El alguacil no conocía su profesión y el secretario, a su lado, tomaba nota. Le preguntó por sus negocios, si no era impertinencia, y Cipriano, a su pesar, se vio obligado a mencionar el zamarro y las ropillas aforradas. Del zamarro había oído hablar el alguacil, claro, todo el mundo conocía la gran revolución del zamarro, el zamarro de Cipriano, ¿no es así?
– Cipriano soy yo -dijo Salcedo.
El alguacil acogió con interés la revelación del detenido. El presumible dinero del preso suavizó el interrogatorio. El secretario anotaba sus declaraciones. Cipriano tenía relación comercial con Flandes y los Países Bajos. Los mercaderes de Anvers eran los distribuidores de zamarros y ropillas en el norte y centro de Europa.
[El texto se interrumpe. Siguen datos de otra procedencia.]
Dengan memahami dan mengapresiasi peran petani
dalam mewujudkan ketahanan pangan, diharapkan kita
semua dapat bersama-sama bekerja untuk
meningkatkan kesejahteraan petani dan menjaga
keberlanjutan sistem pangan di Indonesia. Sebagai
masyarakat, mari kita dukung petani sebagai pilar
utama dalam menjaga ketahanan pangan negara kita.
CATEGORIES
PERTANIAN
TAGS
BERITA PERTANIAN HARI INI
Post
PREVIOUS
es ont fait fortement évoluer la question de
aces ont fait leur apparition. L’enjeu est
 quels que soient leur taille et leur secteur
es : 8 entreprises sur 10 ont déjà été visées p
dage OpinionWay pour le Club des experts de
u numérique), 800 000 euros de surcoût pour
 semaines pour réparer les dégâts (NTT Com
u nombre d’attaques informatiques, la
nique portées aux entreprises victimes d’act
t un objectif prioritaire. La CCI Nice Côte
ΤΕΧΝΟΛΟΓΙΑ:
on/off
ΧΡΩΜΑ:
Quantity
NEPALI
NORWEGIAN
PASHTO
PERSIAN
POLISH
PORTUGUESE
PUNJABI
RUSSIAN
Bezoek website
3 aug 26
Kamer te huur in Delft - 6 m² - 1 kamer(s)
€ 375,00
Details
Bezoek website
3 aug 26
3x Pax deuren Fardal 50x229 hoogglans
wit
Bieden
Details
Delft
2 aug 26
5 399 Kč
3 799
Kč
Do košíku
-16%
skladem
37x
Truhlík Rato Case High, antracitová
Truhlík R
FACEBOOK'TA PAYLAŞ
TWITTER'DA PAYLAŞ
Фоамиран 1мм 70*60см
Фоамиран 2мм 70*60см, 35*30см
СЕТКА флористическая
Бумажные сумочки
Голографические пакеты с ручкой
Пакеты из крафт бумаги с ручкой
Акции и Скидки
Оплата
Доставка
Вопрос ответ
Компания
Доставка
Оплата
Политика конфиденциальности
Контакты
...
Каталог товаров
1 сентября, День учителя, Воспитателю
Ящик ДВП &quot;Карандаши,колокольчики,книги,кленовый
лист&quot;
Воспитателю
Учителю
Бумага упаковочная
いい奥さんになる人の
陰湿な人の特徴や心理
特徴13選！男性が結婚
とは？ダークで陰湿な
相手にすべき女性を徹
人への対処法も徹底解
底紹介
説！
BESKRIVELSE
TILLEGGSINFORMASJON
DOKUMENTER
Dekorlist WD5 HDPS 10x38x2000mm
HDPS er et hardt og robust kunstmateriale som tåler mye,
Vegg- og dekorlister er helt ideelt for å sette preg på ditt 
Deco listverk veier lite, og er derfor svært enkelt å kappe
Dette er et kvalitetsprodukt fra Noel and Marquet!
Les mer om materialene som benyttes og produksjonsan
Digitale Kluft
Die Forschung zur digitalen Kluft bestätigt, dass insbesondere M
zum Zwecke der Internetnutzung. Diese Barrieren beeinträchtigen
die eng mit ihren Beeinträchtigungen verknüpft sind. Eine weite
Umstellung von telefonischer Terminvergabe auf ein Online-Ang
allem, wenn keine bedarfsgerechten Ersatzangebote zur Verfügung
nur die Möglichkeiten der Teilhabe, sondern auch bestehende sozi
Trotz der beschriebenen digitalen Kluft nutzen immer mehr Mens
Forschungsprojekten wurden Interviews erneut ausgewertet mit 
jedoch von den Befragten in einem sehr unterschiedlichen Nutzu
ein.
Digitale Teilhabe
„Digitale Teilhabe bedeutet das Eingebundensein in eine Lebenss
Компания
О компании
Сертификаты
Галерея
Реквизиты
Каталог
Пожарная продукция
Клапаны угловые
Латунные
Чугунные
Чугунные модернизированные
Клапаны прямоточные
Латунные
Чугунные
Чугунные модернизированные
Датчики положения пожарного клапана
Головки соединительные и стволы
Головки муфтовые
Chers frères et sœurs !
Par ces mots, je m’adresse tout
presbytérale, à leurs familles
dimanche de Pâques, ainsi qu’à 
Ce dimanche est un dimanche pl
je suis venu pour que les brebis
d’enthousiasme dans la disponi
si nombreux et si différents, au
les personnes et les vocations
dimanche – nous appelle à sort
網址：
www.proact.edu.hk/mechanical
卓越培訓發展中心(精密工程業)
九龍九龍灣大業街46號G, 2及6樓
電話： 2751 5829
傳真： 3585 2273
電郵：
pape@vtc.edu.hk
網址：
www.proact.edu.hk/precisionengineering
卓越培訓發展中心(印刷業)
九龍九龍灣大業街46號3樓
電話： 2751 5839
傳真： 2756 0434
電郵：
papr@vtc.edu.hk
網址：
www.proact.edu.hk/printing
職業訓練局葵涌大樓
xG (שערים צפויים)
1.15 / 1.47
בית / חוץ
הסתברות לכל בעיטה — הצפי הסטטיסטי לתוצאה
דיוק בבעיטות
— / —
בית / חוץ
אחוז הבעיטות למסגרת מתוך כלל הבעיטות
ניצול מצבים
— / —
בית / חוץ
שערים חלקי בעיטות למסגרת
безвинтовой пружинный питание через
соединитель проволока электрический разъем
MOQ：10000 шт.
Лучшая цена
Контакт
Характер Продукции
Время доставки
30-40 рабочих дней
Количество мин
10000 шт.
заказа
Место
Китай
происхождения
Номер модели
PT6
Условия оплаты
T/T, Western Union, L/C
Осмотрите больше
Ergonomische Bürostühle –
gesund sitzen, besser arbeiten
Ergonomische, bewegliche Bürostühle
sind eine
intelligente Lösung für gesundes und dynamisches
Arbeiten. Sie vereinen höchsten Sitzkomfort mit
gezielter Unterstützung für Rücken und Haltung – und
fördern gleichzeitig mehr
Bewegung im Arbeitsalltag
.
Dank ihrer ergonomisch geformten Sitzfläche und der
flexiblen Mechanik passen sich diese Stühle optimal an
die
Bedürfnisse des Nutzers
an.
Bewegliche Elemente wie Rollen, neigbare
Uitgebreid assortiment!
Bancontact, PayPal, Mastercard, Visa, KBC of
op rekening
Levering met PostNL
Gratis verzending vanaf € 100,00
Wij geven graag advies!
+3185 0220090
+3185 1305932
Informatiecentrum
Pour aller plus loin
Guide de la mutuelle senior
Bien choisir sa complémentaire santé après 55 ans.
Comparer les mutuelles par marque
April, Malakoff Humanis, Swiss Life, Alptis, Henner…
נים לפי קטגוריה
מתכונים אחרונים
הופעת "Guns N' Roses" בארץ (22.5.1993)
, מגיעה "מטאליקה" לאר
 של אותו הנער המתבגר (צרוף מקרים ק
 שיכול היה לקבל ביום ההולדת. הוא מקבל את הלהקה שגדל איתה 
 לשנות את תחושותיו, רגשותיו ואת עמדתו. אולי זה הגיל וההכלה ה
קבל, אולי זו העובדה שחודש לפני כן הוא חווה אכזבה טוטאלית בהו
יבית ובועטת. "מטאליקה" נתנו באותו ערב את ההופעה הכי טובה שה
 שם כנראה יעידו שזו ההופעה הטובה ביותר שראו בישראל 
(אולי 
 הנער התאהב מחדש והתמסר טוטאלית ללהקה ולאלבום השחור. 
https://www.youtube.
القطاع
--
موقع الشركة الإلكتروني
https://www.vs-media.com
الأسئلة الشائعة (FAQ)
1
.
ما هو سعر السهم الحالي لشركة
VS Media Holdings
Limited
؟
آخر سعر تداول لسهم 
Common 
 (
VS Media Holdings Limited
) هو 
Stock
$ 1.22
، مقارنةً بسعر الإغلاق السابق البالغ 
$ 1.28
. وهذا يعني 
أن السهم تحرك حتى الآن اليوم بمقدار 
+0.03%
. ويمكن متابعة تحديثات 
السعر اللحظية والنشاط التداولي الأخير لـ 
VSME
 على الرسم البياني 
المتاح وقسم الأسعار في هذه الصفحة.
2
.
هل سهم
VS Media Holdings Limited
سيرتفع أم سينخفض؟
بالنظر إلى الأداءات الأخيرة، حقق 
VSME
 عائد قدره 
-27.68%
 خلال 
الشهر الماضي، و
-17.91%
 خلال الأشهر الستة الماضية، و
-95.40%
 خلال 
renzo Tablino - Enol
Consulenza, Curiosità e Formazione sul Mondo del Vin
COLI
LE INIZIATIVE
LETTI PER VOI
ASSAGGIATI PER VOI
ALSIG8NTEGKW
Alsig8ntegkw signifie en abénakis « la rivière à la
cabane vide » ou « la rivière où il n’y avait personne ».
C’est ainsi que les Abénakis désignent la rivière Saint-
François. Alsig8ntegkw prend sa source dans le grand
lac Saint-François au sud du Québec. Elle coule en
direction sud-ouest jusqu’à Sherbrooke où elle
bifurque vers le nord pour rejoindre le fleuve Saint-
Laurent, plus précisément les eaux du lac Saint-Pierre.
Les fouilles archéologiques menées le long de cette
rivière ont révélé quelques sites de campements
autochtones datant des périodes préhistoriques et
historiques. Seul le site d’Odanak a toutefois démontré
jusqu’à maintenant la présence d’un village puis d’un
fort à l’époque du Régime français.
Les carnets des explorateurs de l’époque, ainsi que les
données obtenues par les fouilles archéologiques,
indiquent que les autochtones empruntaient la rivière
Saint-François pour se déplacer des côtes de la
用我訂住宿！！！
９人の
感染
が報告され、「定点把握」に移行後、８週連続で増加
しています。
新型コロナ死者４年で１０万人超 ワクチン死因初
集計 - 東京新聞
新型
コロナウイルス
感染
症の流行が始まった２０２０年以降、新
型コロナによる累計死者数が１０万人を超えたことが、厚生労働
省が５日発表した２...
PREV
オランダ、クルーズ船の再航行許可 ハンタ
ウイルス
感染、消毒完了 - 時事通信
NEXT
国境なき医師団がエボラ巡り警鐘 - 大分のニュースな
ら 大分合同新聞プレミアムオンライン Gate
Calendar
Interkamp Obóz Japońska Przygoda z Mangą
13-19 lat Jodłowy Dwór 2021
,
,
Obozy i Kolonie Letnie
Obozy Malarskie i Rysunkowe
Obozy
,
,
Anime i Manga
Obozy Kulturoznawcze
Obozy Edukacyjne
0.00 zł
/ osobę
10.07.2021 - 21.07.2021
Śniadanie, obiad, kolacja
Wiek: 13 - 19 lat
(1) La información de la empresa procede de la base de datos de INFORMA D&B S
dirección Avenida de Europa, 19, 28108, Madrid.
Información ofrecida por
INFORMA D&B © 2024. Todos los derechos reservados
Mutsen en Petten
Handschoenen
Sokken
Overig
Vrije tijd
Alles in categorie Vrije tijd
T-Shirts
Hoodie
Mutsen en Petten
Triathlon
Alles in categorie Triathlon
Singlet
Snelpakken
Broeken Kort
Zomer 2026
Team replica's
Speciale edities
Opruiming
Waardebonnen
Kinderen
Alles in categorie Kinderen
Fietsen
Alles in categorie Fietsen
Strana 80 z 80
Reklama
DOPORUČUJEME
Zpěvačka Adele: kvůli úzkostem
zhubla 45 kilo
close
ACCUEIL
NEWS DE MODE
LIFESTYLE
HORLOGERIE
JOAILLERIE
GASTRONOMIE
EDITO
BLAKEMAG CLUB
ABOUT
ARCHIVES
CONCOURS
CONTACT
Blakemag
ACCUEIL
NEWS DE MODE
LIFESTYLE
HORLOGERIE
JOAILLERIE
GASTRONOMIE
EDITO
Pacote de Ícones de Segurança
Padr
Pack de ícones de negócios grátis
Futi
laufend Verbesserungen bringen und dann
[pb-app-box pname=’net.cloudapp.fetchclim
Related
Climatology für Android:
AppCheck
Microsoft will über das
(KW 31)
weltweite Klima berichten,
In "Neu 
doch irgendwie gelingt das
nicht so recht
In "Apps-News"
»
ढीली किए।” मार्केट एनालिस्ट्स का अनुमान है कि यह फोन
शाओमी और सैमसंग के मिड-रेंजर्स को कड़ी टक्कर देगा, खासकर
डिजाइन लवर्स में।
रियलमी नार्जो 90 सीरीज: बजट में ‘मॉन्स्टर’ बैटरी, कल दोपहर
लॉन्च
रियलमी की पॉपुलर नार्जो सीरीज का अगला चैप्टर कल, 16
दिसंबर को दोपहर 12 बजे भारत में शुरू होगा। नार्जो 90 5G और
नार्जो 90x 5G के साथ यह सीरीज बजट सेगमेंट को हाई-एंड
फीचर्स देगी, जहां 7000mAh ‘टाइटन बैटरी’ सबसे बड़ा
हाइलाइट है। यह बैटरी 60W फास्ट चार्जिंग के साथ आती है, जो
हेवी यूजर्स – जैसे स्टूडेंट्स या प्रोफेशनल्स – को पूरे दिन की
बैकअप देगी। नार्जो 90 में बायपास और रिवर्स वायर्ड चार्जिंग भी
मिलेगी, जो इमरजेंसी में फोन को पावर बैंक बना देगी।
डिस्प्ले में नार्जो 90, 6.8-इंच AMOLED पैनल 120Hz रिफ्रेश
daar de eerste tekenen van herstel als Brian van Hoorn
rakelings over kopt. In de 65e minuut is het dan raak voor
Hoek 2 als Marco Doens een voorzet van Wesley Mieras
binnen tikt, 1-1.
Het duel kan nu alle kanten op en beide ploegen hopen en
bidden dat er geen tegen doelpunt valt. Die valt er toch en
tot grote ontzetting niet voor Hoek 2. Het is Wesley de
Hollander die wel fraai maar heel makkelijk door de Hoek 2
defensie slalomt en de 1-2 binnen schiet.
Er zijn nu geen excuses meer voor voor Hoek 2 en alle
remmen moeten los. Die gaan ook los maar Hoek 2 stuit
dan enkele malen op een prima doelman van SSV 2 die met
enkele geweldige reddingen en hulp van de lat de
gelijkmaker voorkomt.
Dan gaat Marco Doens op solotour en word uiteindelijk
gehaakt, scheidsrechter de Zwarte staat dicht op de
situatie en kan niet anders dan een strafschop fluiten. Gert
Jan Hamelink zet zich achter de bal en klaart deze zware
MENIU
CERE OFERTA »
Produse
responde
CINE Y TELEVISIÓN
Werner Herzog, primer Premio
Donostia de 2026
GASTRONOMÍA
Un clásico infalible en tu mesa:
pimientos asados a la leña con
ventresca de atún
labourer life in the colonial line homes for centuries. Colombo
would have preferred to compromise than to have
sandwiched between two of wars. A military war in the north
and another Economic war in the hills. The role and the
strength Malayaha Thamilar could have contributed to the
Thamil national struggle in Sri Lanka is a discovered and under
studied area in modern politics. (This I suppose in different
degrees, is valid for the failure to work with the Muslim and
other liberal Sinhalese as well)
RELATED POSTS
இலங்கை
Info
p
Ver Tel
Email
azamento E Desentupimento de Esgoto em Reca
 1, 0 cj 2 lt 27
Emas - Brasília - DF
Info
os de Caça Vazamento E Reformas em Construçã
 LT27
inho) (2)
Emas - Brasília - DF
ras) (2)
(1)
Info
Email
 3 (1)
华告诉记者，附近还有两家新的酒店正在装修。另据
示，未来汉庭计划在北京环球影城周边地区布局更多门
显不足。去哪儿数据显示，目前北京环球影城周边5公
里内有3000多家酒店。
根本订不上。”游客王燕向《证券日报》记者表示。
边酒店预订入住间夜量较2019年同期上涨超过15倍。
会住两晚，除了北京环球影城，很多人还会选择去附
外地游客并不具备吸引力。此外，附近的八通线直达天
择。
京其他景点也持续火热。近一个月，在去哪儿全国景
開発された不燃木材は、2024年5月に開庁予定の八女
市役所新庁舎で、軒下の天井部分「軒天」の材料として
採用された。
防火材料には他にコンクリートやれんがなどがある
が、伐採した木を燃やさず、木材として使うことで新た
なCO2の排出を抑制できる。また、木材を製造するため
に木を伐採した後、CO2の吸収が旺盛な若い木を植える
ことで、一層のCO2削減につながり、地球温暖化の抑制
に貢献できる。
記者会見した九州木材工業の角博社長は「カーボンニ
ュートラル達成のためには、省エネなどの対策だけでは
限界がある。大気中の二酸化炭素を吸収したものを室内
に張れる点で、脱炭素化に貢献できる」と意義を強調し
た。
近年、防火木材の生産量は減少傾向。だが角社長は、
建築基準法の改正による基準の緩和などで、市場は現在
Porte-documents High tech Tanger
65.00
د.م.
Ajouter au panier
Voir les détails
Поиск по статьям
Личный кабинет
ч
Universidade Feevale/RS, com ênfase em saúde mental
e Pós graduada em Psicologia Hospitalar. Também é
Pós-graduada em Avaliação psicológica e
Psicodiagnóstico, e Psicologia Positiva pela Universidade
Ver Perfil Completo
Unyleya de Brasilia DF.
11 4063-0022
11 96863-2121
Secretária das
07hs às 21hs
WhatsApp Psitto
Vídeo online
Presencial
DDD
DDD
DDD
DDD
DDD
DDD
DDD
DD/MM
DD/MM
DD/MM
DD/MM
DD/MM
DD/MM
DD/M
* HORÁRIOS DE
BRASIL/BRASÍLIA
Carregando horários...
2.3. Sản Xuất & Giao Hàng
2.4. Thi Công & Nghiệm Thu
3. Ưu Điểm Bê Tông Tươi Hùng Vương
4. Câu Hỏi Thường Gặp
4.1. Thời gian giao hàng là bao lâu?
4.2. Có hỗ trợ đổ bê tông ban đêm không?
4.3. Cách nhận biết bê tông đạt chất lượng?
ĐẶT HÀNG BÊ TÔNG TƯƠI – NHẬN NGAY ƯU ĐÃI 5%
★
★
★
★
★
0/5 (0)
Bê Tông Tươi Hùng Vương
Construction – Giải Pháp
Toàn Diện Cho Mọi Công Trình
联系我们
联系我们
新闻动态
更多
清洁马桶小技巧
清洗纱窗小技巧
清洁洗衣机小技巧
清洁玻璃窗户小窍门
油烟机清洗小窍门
Ahora era el bizco el que asentía satisfecho y complacido. Pero su contacto más importante había sido con el celebérrimo Bonterfoesen, el comerciante más acreditado del siglo. El alguacil prosiguió la instrucción en otro tono. Había salido de Valladolid hacía tres días y medio. ¿Estaba enterado de la detención de Cristóbal de Padilla? Y ¿de la de todo el grupo luterano de Valladolid? Cipriano lo ignoraba. Esto debía haber ocurrido después de su partida, dijo.